Больной Кульков Л.С., возраст 18 лет.

Диагноз: Острый бронхит.

Оценивалось влияние биологически активной добавки (БАД) Тинростим-СТ+ (табл.0,2 г; ТИНРО-центр, Россия) на местные факторы защиты легких больного острым бронхитом.

Больной получал препарат Тинростим-СТ+ по 0,2 г, 2 раза в день, в течение 10 дней. Индуцированную мокроту брали в первый день поступления больного в стационар и на 10 день терапии. Оценка влияние БАД на местные факторы защиты легких больного производилась аналогично примеру №1.
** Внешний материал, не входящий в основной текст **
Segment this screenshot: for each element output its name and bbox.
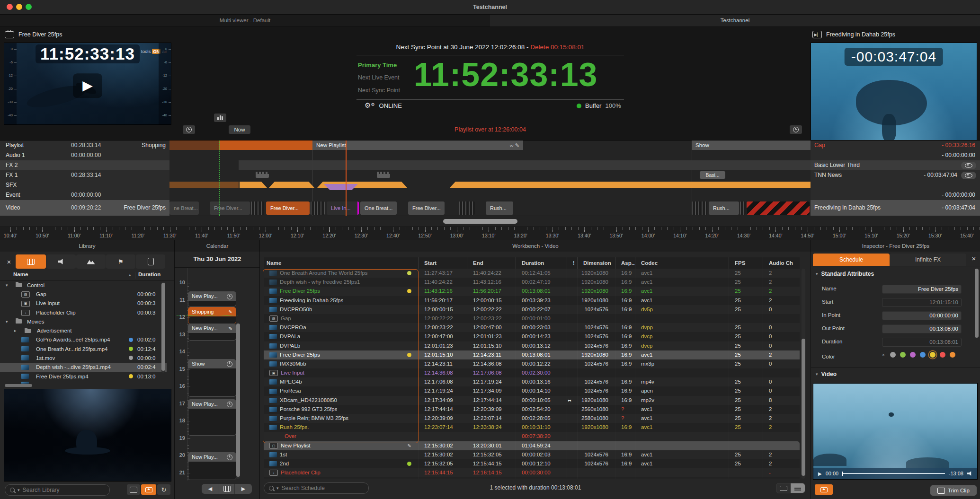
list-view-button[interactable] (791, 483, 805, 493)
timeline-view-button[interactable] (776, 483, 791, 493)
schedule-row-rush-25fps-[interactable]: Rush 25fps.12:23:07:1412:33:38:2400:10:3… (264, 423, 800, 432)
video-clip[interactable]: ne Breat... (169, 201, 199, 215)
player-scrub-bar[interactable] (842, 473, 945, 474)
timeline-ruler[interactable]: 10:40'10:50'11:00'11:10'11:20'11:30'11:4… (0, 227, 980, 240)
calendar-event-new-play-[interactable]: New Play...✎ (188, 324, 236, 341)
library-filter-audio-button[interactable] (46, 254, 76, 269)
column-header-name[interactable]: Name (264, 257, 418, 269)
library-close-button[interactable]: × (4, 254, 14, 269)
video-clip[interactable]: Free Diver... (210, 201, 250, 215)
inspector-video-preview[interactable]: ▶00:00-13:08 (813, 383, 978, 480)
schedule-row-1st[interactable]: 1st12:15:30:0212:15:32:0500:00:02:031024… (264, 450, 800, 459)
calendar-event-show[interactable]: Show (188, 359, 236, 397)
column-header--[interactable]: ! (567, 257, 577, 269)
now-button[interactable]: Now (229, 125, 250, 134)
calendar-today-button[interactable] (219, 484, 235, 494)
video-clip[interactable]: One Breat... (360, 201, 397, 215)
column-header-codec[interactable]: Codec (635, 257, 729, 269)
video-section-header[interactable]: ▾ Video (816, 371, 837, 377)
track-header-audio1[interactable]: Audio 100:00:00:00 (0, 150, 169, 161)
schedule-row-dvpala[interactable]: DVPALa12:00:47:0012:01:01:2300:00:14:231… (264, 332, 800, 341)
schedule-row-dvpalb[interactable]: DVPALb12:01:01:2312:01:15:1000:00:13:121… (264, 341, 800, 350)
countdown-button-right[interactable] (790, 125, 802, 134)
schedule-row-3rd[interactable]: 3rd12:16:14:1512:16:25:0000:00:10:101024… (264, 477, 800, 479)
library-row-depth-wish-dive-25fps1-mp4[interactable]: Depth wish -...dive 25fps1.mp400:02:4 (0, 363, 167, 372)
library-row-gap[interactable]: ▨Gap00:00:0 (0, 289, 167, 298)
calendar-event-new-play-[interactable]: New Play... (188, 452, 236, 480)
column-header-start[interactable]: Start (418, 257, 467, 269)
chevron-right-icon[interactable]: ▸ (14, 328, 17, 333)
column-header-fps[interactable]: FPS (729, 257, 763, 269)
schedule-row-depth-wish-why-freedive-25fps1[interactable]: Depth wish - why freedive 25fps111:40:24… (264, 278, 800, 287)
schedule-row-free-diver-25fps[interactable]: Free Diver 25fps11:43:12:1611:56:20:1700… (264, 287, 800, 296)
schedule-row-proresa[interactable]: ProResa12:17:19:2412:17:34:0900:00:14:10… (264, 386, 800, 395)
field-input-name[interactable]: Free Diver 25fps (882, 285, 962, 294)
schedule-row-porsche-992-gt3-25fps[interactable]: Porsche 992 GT3 25fps12:17:44:1412:20:39… (264, 405, 800, 414)
playlist-block-new-playlist[interactable]: New Playlist∞ ✎ (312, 140, 523, 150)
player-scrub-handle[interactable] (842, 472, 843, 476)
library-refresh-button[interactable]: ↻ (157, 484, 170, 495)
tab-multi-viewer[interactable]: Multi viewer - Default (0, 15, 490, 27)
video-clip[interactable]: Live In... (327, 201, 359, 215)
library-row-placeholder-clip[interactable]: ↓Placeholder Clip00:00:3 (0, 308, 167, 317)
fx-visibility-button[interactable] (961, 162, 976, 169)
track-header-fx1[interactable]: FX 100:28:33:14 (0, 170, 169, 181)
playlist-block[interactable] (219, 140, 312, 150)
schedule-row-imx30mbb[interactable]: IMX30Mbb12:14:23:1112:14:36:0800:00:12:2… (264, 359, 800, 368)
chevron-down-icon[interactable]: ▾ (6, 283, 8, 288)
schedule-row-gap[interactable]: ▨Gap12:00:22:2212:00:23:2200:00:01:00- (264, 314, 800, 323)
playlist-block[interactable] (169, 140, 219, 150)
calendar-day-view[interactable]: 101112131415161718192021New Play...Shopp… (175, 267, 260, 481)
track-header-event[interactable]: Event00:00:00:00 (0, 190, 169, 201)
column-header-asp-[interactable]: Asp... (615, 257, 635, 269)
video-clip[interactable]: Rush... (486, 201, 513, 215)
library-filter-flag-button[interactable]: ⚑ (106, 254, 135, 269)
schedule-row-purple-rein-bmw-m3-25fps[interactable]: Purple Rein; BMW M3 25fps12:20:39:0912:2… (264, 414, 800, 423)
column-header-dimension[interactable]: Dimension (577, 257, 615, 269)
sfx-audio-bar[interactable] (169, 182, 239, 188)
calendar-event-new-play-[interactable]: New Play... (188, 399, 236, 436)
library-filter-video-button[interactable] (16, 254, 46, 269)
video-clip[interactable]: Free Diver... (266, 201, 310, 215)
library-row-gopro-awards-eef-25fps-mp4[interactable]: GoPro Awards...eef 25fps.mp400:02:0 (0, 335, 167, 344)
trim-clip-button[interactable]: Trim Clip (930, 485, 977, 496)
playlist-block-show[interactable]: Show (692, 140, 811, 150)
schedule-row-free-diver-25fps[interactable]: Free Diver 25fps12:01:15:1012:14:23:1100… (264, 350, 800, 359)
schedule-row-freediving-in-dahab-25fps[interactable]: Freediving in Dahab 25fps11:56:20:1712:0… (264, 296, 800, 305)
library-row-free-diver-25fps-mp4[interactable]: Free Diver 25fps.mp400:13:0 (0, 372, 167, 381)
primary-time-label[interactable]: Primary Time (358, 61, 397, 69)
schedule-table[interactable]: One Breath Around The World 25fps11:27:4… (264, 269, 800, 479)
library-row-control[interactable]: ▾Control (0, 280, 167, 289)
library-vscrollbar[interactable] (161, 282, 165, 373)
timeline-scrollbar-track[interactable] (0, 216, 980, 227)
countdown-button-left[interactable] (183, 125, 195, 134)
workbench-vscrollbar[interactable] (802, 269, 805, 479)
fx-keyframe-comb-icon[interactable] (377, 172, 390, 178)
calendar-vscrollbar[interactable] (236, 323, 240, 479)
library-filmstrip-view-button[interactable] (127, 484, 140, 495)
schedule-row-live-input[interactable]: ▣Live Input12:14:36:0812:17:06:0800:02:3… (264, 368, 800, 377)
calendar-prev-button[interactable]: ◀ (202, 484, 219, 494)
calendar-event-shopping[interactable]: Shopping✎ (188, 307, 236, 324)
timeline-scrollbar-thumb[interactable] (443, 219, 517, 224)
schedule-row-dvcpro50b[interactable]: DVCPRO50b12:00:00:1512:00:22:2200:00:22:… (264, 305, 800, 314)
schedule-row-new-playlist[interactable]: ▢New Playlist✎12:15:30:0213:20:30:0101:0… (264, 441, 800, 450)
inspector-player-bar[interactable]: ▶00:00-13:08 (813, 468, 977, 479)
sfx-audio-bar[interactable] (269, 182, 314, 188)
column-header-audio-ch[interactable]: Audio Ch (763, 257, 800, 269)
preview-video[interactable]: -00:03:47:04 (811, 43, 977, 141)
field-input-out-point[interactable]: 00:13:08:00 (882, 324, 962, 333)
library-list[interactable]: ▾Control▨Gap00:00:0▣Live Input00:00:3↓Pl… (0, 280, 174, 384)
calendar-event-new-play-[interactable]: New Play... (188, 291, 236, 306)
schedule-row-one-breath-around-the-world-25fps[interactable]: One Breath Around The World 25fps11:27:4… (264, 269, 800, 278)
column-header-duration[interactable]: Duration (516, 257, 567, 269)
schedule-row-mpeg4b[interactable]: MPEG4b12:17:06:0812:17:19:2400:00:13:161… (264, 377, 800, 386)
video-clip[interactable]: Rush... (709, 201, 739, 215)
schedule-row-xdcam-hd4221080i50[interactable]: XDcam_HD4221080i5012:17:34:0912:17:44:14… (264, 396, 800, 405)
workbench-vscrollbar-thumb[interactable] (802, 339, 805, 476)
fx-clip-basic-lower-third[interactable]: Basi... (700, 171, 725, 179)
track-header-playlist[interactable]: Playlist00:28:33:14Shopping (0, 140, 169, 151)
fx-visibility-button[interactable] (961, 172, 976, 179)
next-live-event-label[interactable]: Next Live Event (358, 74, 400, 81)
track-header-sfx[interactable]: SFX (0, 180, 169, 191)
Данные представлены в таблице 6.

Таблица 6
Показатели резервных возможностей фагоцитов индуцированной мокроты больного острым бронхитом до лечения и после применения БАД Тинростим-СТ+
	контроль	до лечения	БАД
НСТ-тест	21,0±2,3	15,2	19,8
МПО	3,6±0,25	-4,76	2,9
КФ	6,3±0,41	-6,5	2,3
КБ	19,2±1,4	11,6	18,8
5'-нуклеотидаза	-5,0±0,46	-2,1	-4,8

Сравнение ПРВ больного до начала терапии и соответствующих показателей здоровых лиц свидетельствовало об изначально сниженной местной противоинфекционной защите легких пациента. Положительная динамика значений ПРВ после проведения терапии с БАД Тинростим-СТ+ (увеличение ПРВ фагоцитов, рассчитанных по значениям НСТ-теста, МПО, КФ и КБ, и снижение ПРВ по 5'-нуклеотидазе), по сравнению с начальными показателями больного, свидетельствует о благоприятном действии препарата на факторы местного иммунитета. Повышение сниженных начальных значений ПРВ до показателей здоровых доноров после приема препарата свидетельствует о восстановлении функциональных резервов иммунных фагоцитов и, соответственно, нормализации местной защиты легких, следовательно, действие БАД Тинростим-СТ+ можно оценить как повышающее местный иммунитет.